Conducting the Interview #2 Flashcards
Purpose of the Nursing Health History?
To obtain health history of patient including:
Their physical status, wellness practices & ADLs
Past health history
Current health issues
The psychosocial, cultural, & environmental factors that influence their health status.
Clarify previously obtained data
Gather missing information
Update & identify new diagnostic cues
Guide direction of physical assessment
Identify or validate nursing diagnoses
Components of the Health History?
Biographical data
Present health or illnesss
Past history
Family history (discussed in class # 1)
Psychosocial history (discussed in class # 1)
Review of body systems
Biographical Data to be collected?
Patient’s Name Gender Age Phone # Address Birth date Birth place Marital Status Race/Ethnic Origin Living Arrangements (Ex. Lives with spouse, lives alone, lives in residence) Religion/Spirituality Occupation Source of reliability of the information provided (credible)

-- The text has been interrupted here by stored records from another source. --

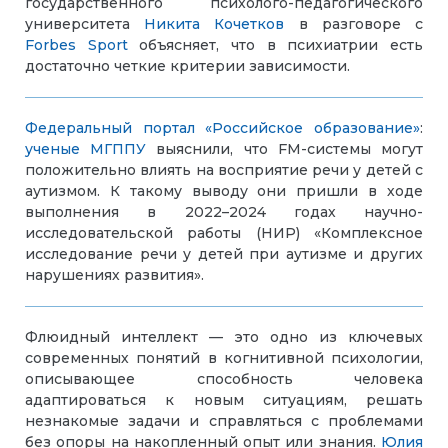
государственного психолого-педагогического
университета
Никита Кочетков
в разговоре с
Forbes Sport
объясняет, что в психиатрии есть
достаточно четкие критерии зависимости.
Федеральный портал «Российское образование»
:
ученые МГППУ
выяснили, что FM-системы могут
положительно влиять на восприятие речи у детей с
аутизмом. К такому выводу они пришли в ходе
выполнения в 2022–2024 годах научно-
исследовательской работы (НИР) «Комплексное
исследование речи у детей при аутизме и других
нарушениях развития».
Флюидный интеллект — это одно из ключевых
современных понятий в когнитивной психологии,
описывающее способность человека
адаптироваться к новым ситуациям, решать
незнакомые задачи и справляться с проблемами
без опоры на накопленный опыт или знания.
Юлия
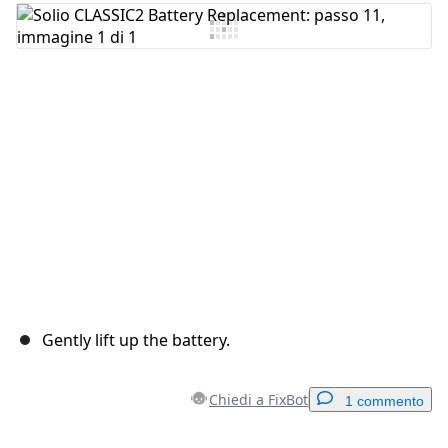
Aggiungi Commento
Annulla
Pubblica commento
Gently lift up the battery.
Chiedi a FixBot
1 commento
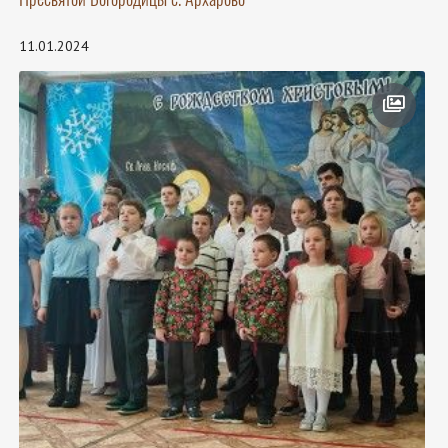
11.01.2024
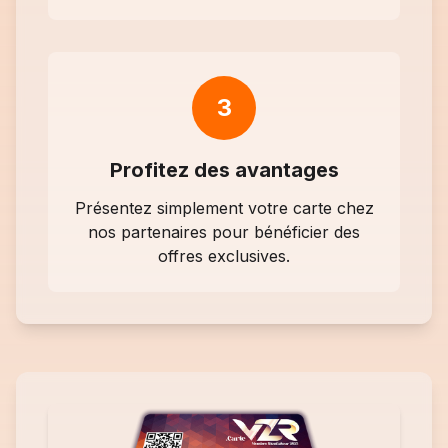
3
Profitez des avantages
Présentez simplement votre carte chez
nos partenaires pour bénéficier des
offres exclusives.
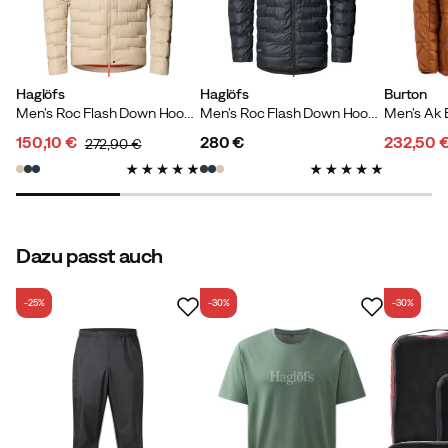
Haglöfs
Haglöfs
Burton
Men's Roc Flash Down Hood Chalk Beige
Men's Roc Flash Down Hood True Black
150,10 €
280 €
232,50 
272,90 €
discounted
original
price
discoun
original
price
price
price
price
Dazu passt auch
-25%
-30%
-30%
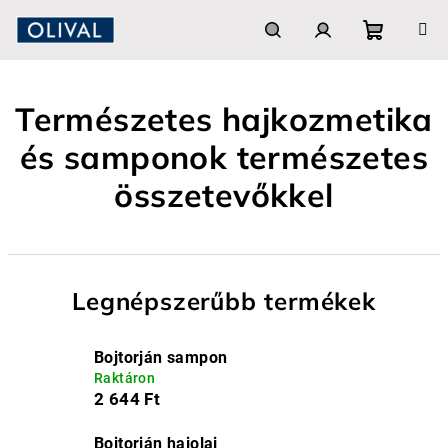
Ugrás
a
fő
Kosár
Keresés
Bejelentkezés
tartalomhoz
Természetes hajkozmetika
és samponok természetes
összetevőkkel
Legnépszerűbb termékek
Bojtorján sampon
Raktáron
2 644 Ft
Bojtorján hajolaj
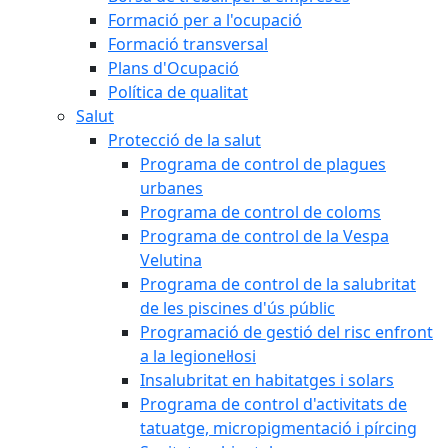
Formació per a l'ocupació
Formació transversal
Plans d'Ocupació
Política de qualitat
Salut
Protecció de la salut
Programa de control de plagues
urbanes
Programa de control de coloms
Programa de control de la Vespa
Velutina
Programa de control de la salubritat
de les piscines d'ús públic
Programació de gestió del risc enfront
a la legionel·losi
Insalubritat en habitatges i solars
Programa de control d'activitats de
tatuatge, micropigmentació i pírcing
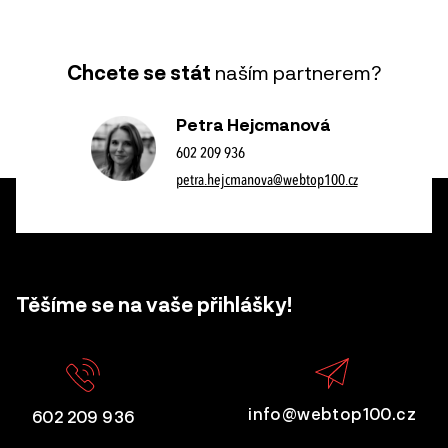
Chcete se stát
naším partnerem?
Petra Hejcmanová
602 209 936
petra.hejcmanova@webtop100.cz
Těšíme se na vaše přihlášky!
info@webtop100.cz
602 209 936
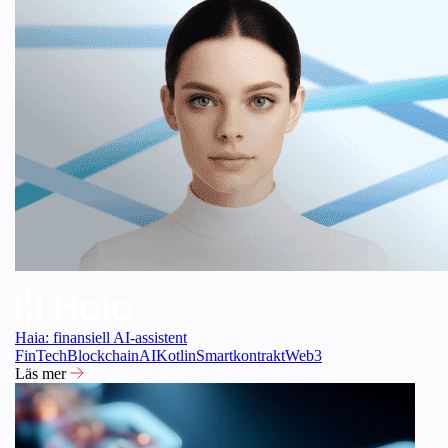
Haia: finansiell AI-assistent
FinTech
Blockchain
AI
Kotlin
Smartkontrakt
Web3
Läs mer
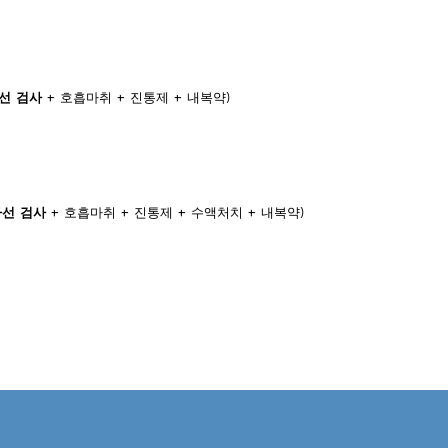
사선 검사
+ 호흡마취 + 진통제 + 내복약)
사선 검사
+ 호흡마취 + 진통제 + 수액처치 + 내복약)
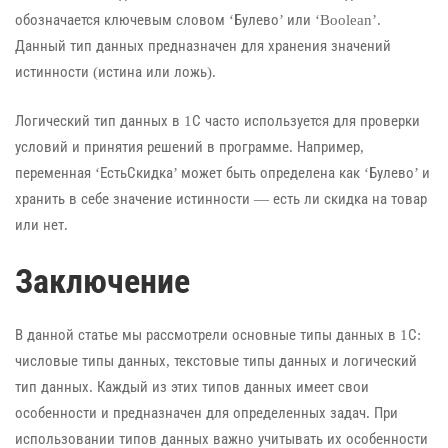
обозначается ключевым словом ‘Булево’ или ‘Boolean’.
Данный тип данных предназначен для хранения значений
истинности (истина или ложь).
Логический тип данных в 1С часто используется для проверки
условий и принятия решений в программе. Например,
переменная ‘ЕстьСкидка’ может быть определена как ‘Булево’ и
хранить в себе значение истинности — есть ли скидка на товар
или нет.
Заключение
В данной статье мы рассмотрели основные типы данных в 1С:
числовые типы данных, текстовые типы данных и логический
тип данных. Каждый из этих типов данных имеет свои
особенности и предназначен для определенных задач. При
использовании типов данных важно учитывать их особенности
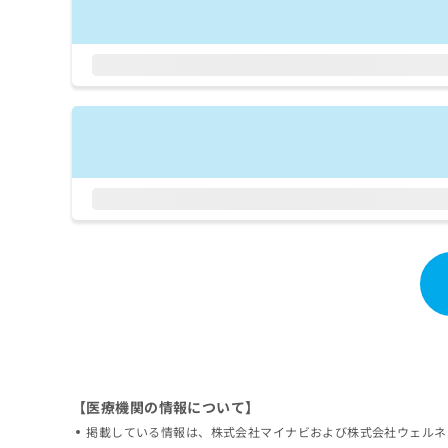
拡
資
きま
充
料
せん
の
ので
の
ご了
お
ご
承く
申
請
ださ
し
求
い。
込
は
み
こ
は
ち
こ
ら
ち
ら
無
料
掲
情
載
報
情
拡
報
充
の
の
修
お
正
申
【医療機関の情報について】
は
し
掲載している情報は、株式会社マイナビおよび株式会社ウェルネ
こ
込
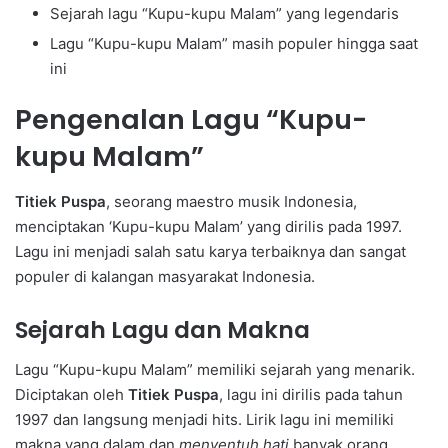
Sejarah lagu “Kupu-kupu Malam” yang legendaris
Lagu “Kupu-kupu Malam” masih populer hingga saat
ini
Pengenalan Lagu “Kupu-
kupu Malam”
Titiek Puspa
, seorang maestro musik Indonesia,
menciptakan ‘Kupu-kupu Malam’ yang dirilis pada 1997.
Lagu ini menjadi salah satu karya terbaiknya dan sangat
populer di kalangan masyarakat Indonesia.
Sejarah Lagu dan Makna
Lagu “Kupu-kupu Malam” memiliki sejarah yang menarik.
Diciptakan oleh
Titiek Puspa
, lagu ini dirilis pada tahun
1997 dan langsung menjadi hits. Lirik lagu ini memiliki
makna yang dalam dan
menyentuh hati
banyak orang.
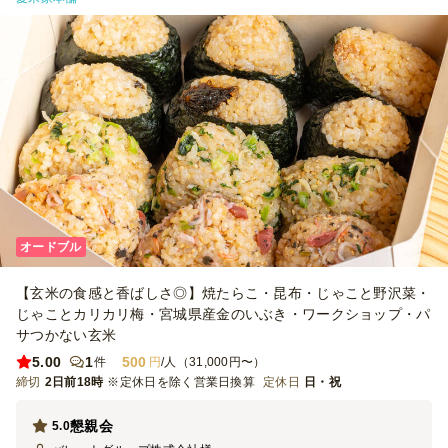
が高価かと思いますが、余分にトレイを提供されると 丁度1トレイに
収まるので参考にして頂ければ幸いです。 次回もまた機会がありま
したら利用させて頂きますのでその際はよろしくお願いいたします。
オードブル
【玄米の食感と香ばしさ◎】焼たらこ・昆布・じゃこと野沢菜・
じゃことカリカリ梅・宮城県産金のいぶき・ワークショップ・パ
サつかない玄米
5.00
1
500
件
円
/人（31,000円〜）
締切
2日前18時
※定休日を除く営業日換算
定休日
日・祝
懇親会
5.0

Present Health or Illness collection?
Brief statement in patient’s own words about why they’ve sought care-Reason for seeking health care
Best if in person’s exact words (in “quotes”)
“I’ve had chest pain for 2 hours.”
“This ulcer in my foot just won’t heal.”
“I want to start exercising and need a checkup.”
Avoid interpreting or diagnosing
If many reasons, ask what prompted seeking help now
Brief statement in patient’s own words describing feelings about seeking care.
Exploring symptoms: The history of the present health concern/chief complaint- (PQRSTU)?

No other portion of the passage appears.